If you expect to generate a large amount of test data beyond your local compute capability, you may try generating test data in cloud, please see this guide for more detailed steps.

[Optional] Customize test data generation flow

  • Open the example test data generation flow in "Prompt flow" VSCode Extension. This flow is designed to generate a pair of question and suggested answer based on the given text chunk. The flow also includes validation prompts to ensure the quality of the generated test data.

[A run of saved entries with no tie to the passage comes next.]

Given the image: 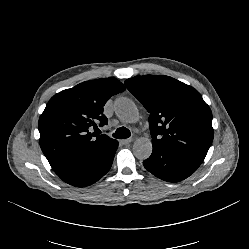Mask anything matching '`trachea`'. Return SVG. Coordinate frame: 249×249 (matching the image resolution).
Returning a JSON list of instances; mask_svg holds the SVG:
<instances>
[{
	"mask_svg": "<svg viewBox=\"0 0 249 249\" xmlns=\"http://www.w3.org/2000/svg\"><path fill=\"white\" fill-rule=\"evenodd\" d=\"M130 136H131L130 130H128L125 127L118 128L113 134V137L117 139L129 138Z\"/></svg>",
	"mask_w": 249,
	"mask_h": 249,
	"instance_id": "1",
	"label": "trachea"
}]
</instances>
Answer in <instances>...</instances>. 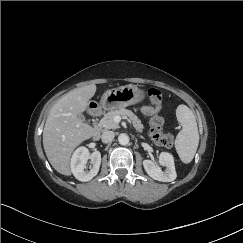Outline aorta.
<instances>
[{
    "label": "aorta",
    "instance_id": "obj_1",
    "mask_svg": "<svg viewBox=\"0 0 243 243\" xmlns=\"http://www.w3.org/2000/svg\"><path fill=\"white\" fill-rule=\"evenodd\" d=\"M118 141H119V144H121V145H127L129 143V136L122 133L118 136Z\"/></svg>",
    "mask_w": 243,
    "mask_h": 243
}]
</instances>
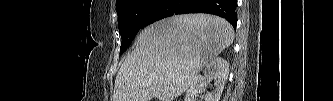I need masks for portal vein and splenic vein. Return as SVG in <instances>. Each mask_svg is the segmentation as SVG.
<instances>
[{
    "mask_svg": "<svg viewBox=\"0 0 333 101\" xmlns=\"http://www.w3.org/2000/svg\"><path fill=\"white\" fill-rule=\"evenodd\" d=\"M172 77H173V75H172V74H169V75H168V78H172Z\"/></svg>",
    "mask_w": 333,
    "mask_h": 101,
    "instance_id": "1",
    "label": "portal vein and splenic vein"
}]
</instances>
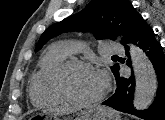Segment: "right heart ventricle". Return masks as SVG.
Wrapping results in <instances>:
<instances>
[{"label":"right heart ventricle","instance_id":"right-heart-ventricle-1","mask_svg":"<svg viewBox=\"0 0 165 120\" xmlns=\"http://www.w3.org/2000/svg\"><path fill=\"white\" fill-rule=\"evenodd\" d=\"M66 60V54L59 49L47 52L29 82L31 102L38 107L53 106L61 100L53 93L50 82L53 72Z\"/></svg>","mask_w":165,"mask_h":120}]
</instances>
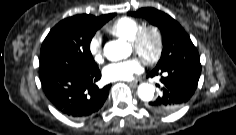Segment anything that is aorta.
Returning <instances> with one entry per match:
<instances>
[{"label": "aorta", "instance_id": "1", "mask_svg": "<svg viewBox=\"0 0 236 135\" xmlns=\"http://www.w3.org/2000/svg\"><path fill=\"white\" fill-rule=\"evenodd\" d=\"M131 49L124 40L110 41L104 46V54L110 61H118L130 55ZM155 87L149 83H142L138 87V96L142 101L153 99Z\"/></svg>", "mask_w": 236, "mask_h": 135}]
</instances>
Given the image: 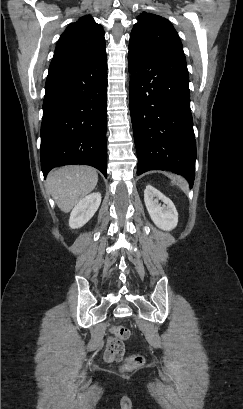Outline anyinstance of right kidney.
<instances>
[{
	"instance_id": "right-kidney-1",
	"label": "right kidney",
	"mask_w": 243,
	"mask_h": 409,
	"mask_svg": "<svg viewBox=\"0 0 243 409\" xmlns=\"http://www.w3.org/2000/svg\"><path fill=\"white\" fill-rule=\"evenodd\" d=\"M101 198V194L99 192H95L80 200L70 214V228L77 229L84 226L98 210L101 203Z\"/></svg>"
}]
</instances>
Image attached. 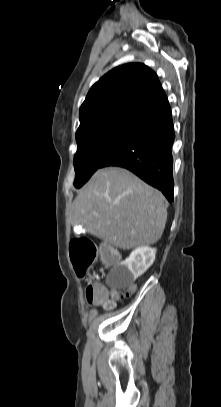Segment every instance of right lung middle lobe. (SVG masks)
<instances>
[{
    "label": "right lung middle lobe",
    "mask_w": 221,
    "mask_h": 407,
    "mask_svg": "<svg viewBox=\"0 0 221 407\" xmlns=\"http://www.w3.org/2000/svg\"><path fill=\"white\" fill-rule=\"evenodd\" d=\"M138 127L137 124H117L100 128L77 139L74 156L76 178L74 186L80 188L92 174Z\"/></svg>",
    "instance_id": "dd1d6c3e"
}]
</instances>
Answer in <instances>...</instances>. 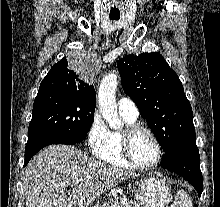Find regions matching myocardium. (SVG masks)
Returning <instances> with one entry per match:
<instances>
[{
  "instance_id": "f54148a6",
  "label": "myocardium",
  "mask_w": 220,
  "mask_h": 207,
  "mask_svg": "<svg viewBox=\"0 0 220 207\" xmlns=\"http://www.w3.org/2000/svg\"><path fill=\"white\" fill-rule=\"evenodd\" d=\"M139 131H144L150 135V137L153 139L156 148H157V159L155 162L143 165L137 162L132 154L131 150V141L132 137ZM121 148L122 153L125 159L135 168L141 169V170H150L158 166L162 160L163 157V150L161 143L157 137V135L154 133L152 129H150L147 126L141 125V124H129L125 127V129L121 132Z\"/></svg>"
}]
</instances>
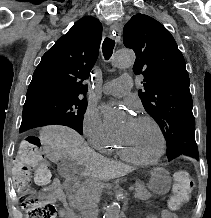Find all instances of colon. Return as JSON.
I'll return each instance as SVG.
<instances>
[{"label":"colon","mask_w":211,"mask_h":218,"mask_svg":"<svg viewBox=\"0 0 211 218\" xmlns=\"http://www.w3.org/2000/svg\"><path fill=\"white\" fill-rule=\"evenodd\" d=\"M13 180L19 190L27 188L32 181L48 187L52 177L42 141L37 136H28L19 148L13 161ZM194 186L190 173L186 170L176 171L174 174L173 197L171 207L178 208L186 203ZM27 218H56L54 204L45 200L30 197L23 198Z\"/></svg>","instance_id":"1"}]
</instances>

  • Customize your test data generation logic refering to tune-prompts-with-variants.

    Understanding the prompts

    The test data generation flow contains 5 prompts, classified into two categories based on their roles: generation prompts and validation prompts. Generation prompts are used to create questions, suggested answers, etc., while validation prompts are used to verify the validity of the text chunk, generated question or answer.

    • Generation prompts

    • Validation prompts

      If the validation fails, would lead to empty string question/suggested_answer which are removed from final output test data set.

  • Fill in node inputs including connection, model or deployment_name, response_format, score_threshold or other parameters. Click run button to test the flow in VSCode Extension by referring to Test flow with VS Code Extension.

Once the customized flow has been verified, you can proceed to batch generate test data by following the steps outlined in "Prerequisites" and "Generate test data".